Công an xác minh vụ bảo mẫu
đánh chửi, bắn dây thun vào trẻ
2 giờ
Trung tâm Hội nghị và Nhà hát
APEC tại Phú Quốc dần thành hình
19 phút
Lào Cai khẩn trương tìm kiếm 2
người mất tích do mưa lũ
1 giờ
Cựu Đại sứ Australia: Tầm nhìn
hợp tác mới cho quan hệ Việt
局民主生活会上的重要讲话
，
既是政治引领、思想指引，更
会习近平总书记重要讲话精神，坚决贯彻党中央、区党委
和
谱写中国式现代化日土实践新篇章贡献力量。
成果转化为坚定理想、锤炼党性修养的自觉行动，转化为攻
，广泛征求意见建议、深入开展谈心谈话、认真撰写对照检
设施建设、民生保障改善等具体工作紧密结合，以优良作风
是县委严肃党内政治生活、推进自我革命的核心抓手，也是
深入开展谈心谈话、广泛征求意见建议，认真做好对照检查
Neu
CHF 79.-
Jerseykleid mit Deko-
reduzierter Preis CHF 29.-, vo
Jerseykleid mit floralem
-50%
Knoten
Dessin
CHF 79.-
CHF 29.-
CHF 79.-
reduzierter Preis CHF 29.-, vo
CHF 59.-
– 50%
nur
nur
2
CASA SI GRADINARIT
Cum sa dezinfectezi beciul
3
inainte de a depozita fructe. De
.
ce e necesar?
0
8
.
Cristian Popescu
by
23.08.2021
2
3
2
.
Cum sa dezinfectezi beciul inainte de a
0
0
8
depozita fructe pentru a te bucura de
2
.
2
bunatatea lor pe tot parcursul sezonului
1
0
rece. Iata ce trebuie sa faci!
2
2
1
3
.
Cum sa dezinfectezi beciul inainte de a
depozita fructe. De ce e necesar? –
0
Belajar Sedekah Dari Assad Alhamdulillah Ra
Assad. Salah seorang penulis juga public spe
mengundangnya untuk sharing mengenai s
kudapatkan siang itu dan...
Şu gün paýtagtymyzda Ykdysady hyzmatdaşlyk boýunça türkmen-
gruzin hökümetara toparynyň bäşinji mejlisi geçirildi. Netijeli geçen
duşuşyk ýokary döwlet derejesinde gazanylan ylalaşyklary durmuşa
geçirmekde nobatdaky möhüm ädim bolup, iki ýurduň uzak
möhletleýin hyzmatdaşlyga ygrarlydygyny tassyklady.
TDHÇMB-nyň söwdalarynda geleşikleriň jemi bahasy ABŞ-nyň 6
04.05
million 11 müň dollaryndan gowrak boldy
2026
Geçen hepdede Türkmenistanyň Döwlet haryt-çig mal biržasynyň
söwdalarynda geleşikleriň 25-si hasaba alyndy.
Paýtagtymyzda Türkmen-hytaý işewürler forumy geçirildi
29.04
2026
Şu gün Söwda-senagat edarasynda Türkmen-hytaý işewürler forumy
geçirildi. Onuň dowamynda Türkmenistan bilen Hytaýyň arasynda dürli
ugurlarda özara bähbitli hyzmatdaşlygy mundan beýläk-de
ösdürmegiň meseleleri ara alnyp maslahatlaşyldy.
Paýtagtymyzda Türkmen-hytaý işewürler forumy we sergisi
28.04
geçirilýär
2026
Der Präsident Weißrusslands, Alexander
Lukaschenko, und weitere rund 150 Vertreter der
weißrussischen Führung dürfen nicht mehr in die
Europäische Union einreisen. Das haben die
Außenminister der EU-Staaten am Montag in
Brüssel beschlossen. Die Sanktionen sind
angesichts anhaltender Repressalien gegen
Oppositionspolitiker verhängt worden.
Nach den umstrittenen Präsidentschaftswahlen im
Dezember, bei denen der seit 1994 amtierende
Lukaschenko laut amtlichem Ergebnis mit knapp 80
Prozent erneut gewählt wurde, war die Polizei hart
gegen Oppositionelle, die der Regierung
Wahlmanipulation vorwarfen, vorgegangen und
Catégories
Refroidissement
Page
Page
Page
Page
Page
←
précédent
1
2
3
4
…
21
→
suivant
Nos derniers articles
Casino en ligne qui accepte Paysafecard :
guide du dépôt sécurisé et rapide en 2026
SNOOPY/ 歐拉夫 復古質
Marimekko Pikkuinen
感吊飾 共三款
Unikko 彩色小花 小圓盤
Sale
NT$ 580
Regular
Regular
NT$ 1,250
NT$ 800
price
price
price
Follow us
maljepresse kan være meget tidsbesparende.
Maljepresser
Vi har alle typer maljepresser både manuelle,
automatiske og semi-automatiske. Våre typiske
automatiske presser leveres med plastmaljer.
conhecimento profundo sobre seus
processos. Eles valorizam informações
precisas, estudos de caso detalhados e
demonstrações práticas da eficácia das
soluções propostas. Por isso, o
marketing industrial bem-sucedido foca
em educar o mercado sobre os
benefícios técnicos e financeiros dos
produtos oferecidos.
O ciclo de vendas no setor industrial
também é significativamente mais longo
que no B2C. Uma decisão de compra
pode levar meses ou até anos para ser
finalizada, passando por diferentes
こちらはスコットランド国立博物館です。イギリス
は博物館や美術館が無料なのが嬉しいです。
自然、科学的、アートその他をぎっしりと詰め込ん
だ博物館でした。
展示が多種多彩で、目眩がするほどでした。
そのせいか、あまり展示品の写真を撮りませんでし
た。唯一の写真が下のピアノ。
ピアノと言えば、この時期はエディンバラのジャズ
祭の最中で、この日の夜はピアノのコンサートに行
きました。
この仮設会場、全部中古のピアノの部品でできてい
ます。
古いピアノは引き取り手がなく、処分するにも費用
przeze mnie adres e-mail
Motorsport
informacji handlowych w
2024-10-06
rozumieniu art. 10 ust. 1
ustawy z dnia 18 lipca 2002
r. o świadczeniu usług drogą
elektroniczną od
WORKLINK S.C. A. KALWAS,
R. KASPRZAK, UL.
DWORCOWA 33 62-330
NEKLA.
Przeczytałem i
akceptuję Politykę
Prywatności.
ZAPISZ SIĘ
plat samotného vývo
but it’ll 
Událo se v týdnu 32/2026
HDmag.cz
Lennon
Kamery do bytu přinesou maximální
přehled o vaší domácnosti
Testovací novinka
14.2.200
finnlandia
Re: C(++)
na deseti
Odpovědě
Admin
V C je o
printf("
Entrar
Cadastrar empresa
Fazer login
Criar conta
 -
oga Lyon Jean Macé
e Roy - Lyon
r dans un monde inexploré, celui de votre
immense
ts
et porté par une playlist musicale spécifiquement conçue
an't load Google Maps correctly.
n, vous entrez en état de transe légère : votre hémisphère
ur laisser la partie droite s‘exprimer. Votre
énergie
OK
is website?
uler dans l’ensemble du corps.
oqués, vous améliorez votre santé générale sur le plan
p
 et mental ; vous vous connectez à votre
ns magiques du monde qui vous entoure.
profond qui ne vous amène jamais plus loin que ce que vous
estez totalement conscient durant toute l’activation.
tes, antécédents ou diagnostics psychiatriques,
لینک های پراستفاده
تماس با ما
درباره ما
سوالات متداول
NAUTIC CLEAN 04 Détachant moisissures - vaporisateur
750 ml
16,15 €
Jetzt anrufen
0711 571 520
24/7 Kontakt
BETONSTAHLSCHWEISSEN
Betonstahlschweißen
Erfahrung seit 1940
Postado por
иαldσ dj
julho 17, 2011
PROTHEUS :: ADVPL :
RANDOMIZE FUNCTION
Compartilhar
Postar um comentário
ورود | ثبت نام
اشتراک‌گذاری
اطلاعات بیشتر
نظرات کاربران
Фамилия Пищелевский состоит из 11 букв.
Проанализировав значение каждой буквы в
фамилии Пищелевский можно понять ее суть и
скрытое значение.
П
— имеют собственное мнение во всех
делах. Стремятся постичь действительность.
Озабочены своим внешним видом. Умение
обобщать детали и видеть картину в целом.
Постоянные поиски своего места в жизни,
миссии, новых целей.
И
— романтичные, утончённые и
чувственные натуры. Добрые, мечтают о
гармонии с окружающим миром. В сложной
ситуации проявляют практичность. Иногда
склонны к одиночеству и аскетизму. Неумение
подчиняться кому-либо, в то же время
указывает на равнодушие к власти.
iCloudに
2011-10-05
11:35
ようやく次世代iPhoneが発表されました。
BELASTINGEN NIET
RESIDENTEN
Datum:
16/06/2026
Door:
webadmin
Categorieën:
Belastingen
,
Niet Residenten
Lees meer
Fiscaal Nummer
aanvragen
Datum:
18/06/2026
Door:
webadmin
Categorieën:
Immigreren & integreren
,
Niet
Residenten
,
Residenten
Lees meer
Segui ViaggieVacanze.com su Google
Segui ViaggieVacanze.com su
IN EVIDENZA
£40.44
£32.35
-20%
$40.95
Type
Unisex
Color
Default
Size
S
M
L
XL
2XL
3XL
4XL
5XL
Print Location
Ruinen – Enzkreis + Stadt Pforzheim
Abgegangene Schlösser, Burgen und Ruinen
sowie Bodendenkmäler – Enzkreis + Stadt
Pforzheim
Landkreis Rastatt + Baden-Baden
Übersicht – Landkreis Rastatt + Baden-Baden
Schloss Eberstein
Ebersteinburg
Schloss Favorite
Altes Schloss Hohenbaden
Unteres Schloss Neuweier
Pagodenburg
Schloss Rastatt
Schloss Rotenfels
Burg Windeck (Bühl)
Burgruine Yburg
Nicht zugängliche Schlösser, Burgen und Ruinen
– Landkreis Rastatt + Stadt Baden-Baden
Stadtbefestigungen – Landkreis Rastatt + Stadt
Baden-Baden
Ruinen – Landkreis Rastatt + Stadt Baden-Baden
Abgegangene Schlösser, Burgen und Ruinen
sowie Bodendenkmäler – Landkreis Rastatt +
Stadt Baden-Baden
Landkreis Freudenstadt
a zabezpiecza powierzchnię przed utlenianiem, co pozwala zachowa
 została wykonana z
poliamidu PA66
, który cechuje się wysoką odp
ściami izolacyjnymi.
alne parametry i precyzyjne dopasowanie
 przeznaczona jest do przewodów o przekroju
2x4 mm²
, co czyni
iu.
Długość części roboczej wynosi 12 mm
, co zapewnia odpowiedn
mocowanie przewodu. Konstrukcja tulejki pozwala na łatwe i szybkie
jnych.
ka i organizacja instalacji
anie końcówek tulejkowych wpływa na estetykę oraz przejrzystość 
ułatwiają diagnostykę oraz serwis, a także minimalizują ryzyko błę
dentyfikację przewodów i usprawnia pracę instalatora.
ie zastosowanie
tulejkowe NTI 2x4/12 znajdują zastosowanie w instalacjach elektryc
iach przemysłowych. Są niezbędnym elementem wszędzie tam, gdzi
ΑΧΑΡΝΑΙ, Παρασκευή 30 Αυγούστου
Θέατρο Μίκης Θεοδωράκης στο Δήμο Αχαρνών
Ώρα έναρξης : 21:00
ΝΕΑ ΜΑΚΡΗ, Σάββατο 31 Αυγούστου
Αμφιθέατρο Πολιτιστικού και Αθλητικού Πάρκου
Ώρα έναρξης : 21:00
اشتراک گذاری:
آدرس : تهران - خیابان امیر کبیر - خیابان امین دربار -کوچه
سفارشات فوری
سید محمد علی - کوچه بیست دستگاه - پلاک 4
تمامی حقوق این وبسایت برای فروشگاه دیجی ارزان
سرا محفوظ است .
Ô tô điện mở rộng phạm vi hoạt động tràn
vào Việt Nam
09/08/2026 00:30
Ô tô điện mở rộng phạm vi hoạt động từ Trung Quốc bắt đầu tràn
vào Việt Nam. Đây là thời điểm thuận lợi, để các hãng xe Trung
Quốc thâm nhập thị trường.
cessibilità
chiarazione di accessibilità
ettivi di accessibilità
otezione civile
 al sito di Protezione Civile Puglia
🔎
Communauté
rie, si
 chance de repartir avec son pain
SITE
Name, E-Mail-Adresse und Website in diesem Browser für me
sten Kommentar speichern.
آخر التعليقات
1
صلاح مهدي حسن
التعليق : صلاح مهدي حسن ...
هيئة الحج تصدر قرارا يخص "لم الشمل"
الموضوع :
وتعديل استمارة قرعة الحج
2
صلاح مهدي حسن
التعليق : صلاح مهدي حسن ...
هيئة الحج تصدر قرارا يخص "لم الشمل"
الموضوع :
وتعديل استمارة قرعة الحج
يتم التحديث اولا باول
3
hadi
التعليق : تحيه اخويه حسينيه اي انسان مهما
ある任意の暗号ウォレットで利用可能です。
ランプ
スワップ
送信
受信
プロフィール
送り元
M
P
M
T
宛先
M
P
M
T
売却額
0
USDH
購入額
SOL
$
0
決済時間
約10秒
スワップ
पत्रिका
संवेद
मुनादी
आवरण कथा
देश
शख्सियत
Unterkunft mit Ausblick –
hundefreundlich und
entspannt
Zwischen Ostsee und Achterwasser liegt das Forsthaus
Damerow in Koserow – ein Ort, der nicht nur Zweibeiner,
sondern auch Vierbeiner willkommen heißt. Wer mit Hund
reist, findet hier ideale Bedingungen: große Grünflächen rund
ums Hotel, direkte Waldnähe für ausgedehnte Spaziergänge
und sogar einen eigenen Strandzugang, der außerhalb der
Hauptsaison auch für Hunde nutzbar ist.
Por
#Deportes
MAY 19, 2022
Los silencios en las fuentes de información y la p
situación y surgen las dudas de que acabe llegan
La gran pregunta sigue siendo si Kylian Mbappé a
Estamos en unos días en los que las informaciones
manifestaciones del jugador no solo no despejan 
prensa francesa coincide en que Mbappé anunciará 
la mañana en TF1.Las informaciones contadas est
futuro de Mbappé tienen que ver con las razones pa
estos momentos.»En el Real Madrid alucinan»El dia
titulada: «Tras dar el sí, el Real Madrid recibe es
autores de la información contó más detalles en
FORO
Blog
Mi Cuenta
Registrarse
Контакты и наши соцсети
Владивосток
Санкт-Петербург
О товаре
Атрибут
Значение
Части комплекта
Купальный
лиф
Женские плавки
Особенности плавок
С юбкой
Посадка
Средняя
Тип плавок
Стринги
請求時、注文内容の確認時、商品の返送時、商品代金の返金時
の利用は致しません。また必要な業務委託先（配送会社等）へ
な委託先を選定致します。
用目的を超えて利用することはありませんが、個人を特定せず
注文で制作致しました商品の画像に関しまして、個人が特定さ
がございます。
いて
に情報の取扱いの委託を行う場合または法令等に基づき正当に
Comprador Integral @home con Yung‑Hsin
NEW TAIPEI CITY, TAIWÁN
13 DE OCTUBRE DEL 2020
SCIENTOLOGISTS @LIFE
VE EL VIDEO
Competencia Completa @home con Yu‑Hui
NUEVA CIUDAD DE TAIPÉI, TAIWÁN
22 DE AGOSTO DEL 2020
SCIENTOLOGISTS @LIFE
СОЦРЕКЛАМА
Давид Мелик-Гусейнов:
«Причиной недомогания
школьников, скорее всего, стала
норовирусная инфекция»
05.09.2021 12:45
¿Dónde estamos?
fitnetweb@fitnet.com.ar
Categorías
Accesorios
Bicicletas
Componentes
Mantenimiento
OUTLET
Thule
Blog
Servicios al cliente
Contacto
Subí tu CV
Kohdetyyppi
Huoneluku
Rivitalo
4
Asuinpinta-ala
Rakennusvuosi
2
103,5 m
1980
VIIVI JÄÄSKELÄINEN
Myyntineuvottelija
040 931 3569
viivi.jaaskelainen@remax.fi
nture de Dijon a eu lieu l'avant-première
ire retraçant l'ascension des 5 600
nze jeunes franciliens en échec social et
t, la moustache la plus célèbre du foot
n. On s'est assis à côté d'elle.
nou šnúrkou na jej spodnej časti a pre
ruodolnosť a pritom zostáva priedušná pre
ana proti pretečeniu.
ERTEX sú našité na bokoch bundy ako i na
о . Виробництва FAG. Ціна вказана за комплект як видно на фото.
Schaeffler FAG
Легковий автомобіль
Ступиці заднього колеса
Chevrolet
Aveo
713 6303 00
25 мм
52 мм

What the task requires:
Give the exact lines, and only those, from the line containing "ur laisser la partie droite s‘exprimer. Votre" through the line containing "سوالات متداول" in the entries above.

Output for this task:
ur laisser la partie droite s‘exprimer. Votre
énergie
OK
is website?
uler dans l’ensemble du corps.
oqués, vous améliorez votre santé générale sur le plan
p
 et mental ; vous vous connectez à votre
ns magiques du monde qui vous entoure.
profond qui ne vous amène jamais plus loin que ce que vous
estez totalement conscient durant toute l’activation.
tes, antécédents ou diagnostics psychiatriques,
لینک های پراستفاده
تماس با ما
درباره ما
سوالات متداول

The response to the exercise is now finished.